#### [ACTION ITEM]
Go through the entries and copy every line that has the string "have" in it.

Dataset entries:
++++++++

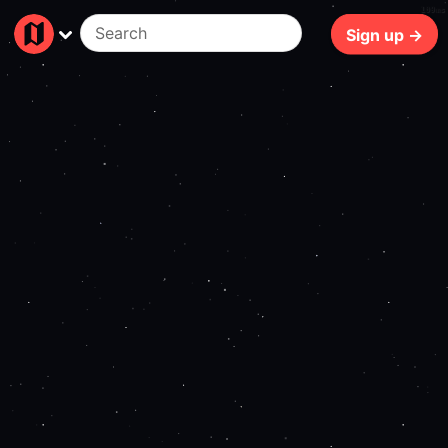
109ms
Sign up →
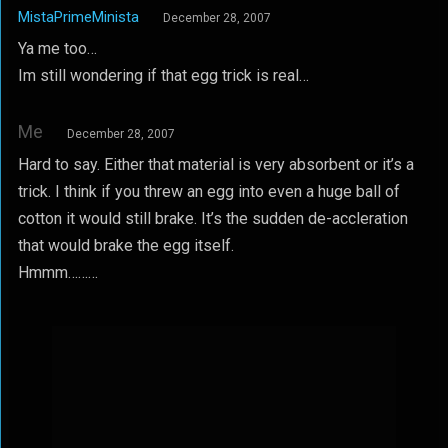
MistaPrimeMinista
December 28, 2007
Ya me too…
Im still wondering if that egg trick is real…
Me
December 28, 2007
Hard to say. Either that material is very absorbent or it’s a
trick. I think if you threw an egg into even a huge ball of
cotton it would still brake. It’s the sudden de-accleration
that would brake the egg itself.
Hmmm………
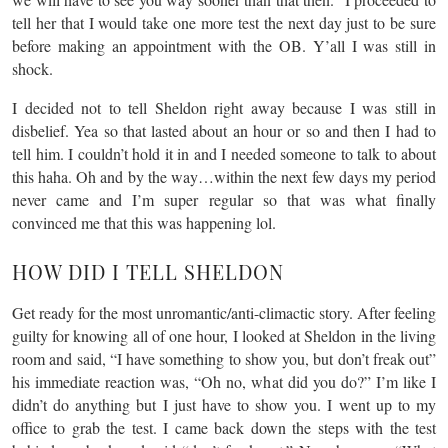
tell her that I would take one more test the next day just to be sure
before making an appointment with the OB. Y’all I was still in
shock.
I decided not to tell Sheldon right away because I was still in
disbelief. Yea so that lasted about an hour or so and then I had to
tell him. I couldn’t hold it in and I needed someone to talk to about
this haha. Oh and by the way…within the next few days my period
never came and I’m super regular so that was what finally
convinced me that this was happening lol.
HOW DID I TELL SHELDON
Get ready for the most unromantic/anti-climactic story. After feeling
guilty for knowing all of one hour, I looked at Sheldon in the living
room and said, “I have something to show you, but don’t freak out”
his immediate reaction was, “Oh no, what did you do?” I’m like I
didn’t do anything but I just have to show you. I went up to my
office to grab the test. I came back down the steps with the test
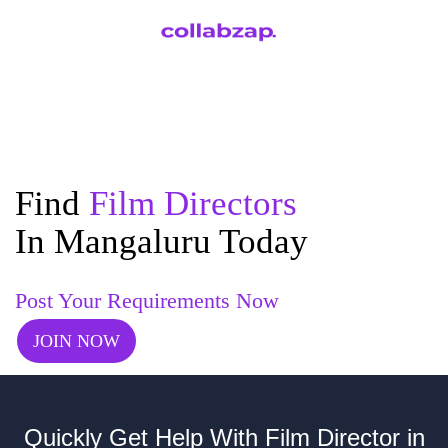
Find
Film Directors
In Mangaluru Today
Post Your Requirements Now
JOIN NOW
Quickly Get Help With Film Director in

++++++++

#### [ANSWER BELOW]
room and said, “I have something to show you, but don’t freak out”
didn’t do anything but I just have to show you. I went up to my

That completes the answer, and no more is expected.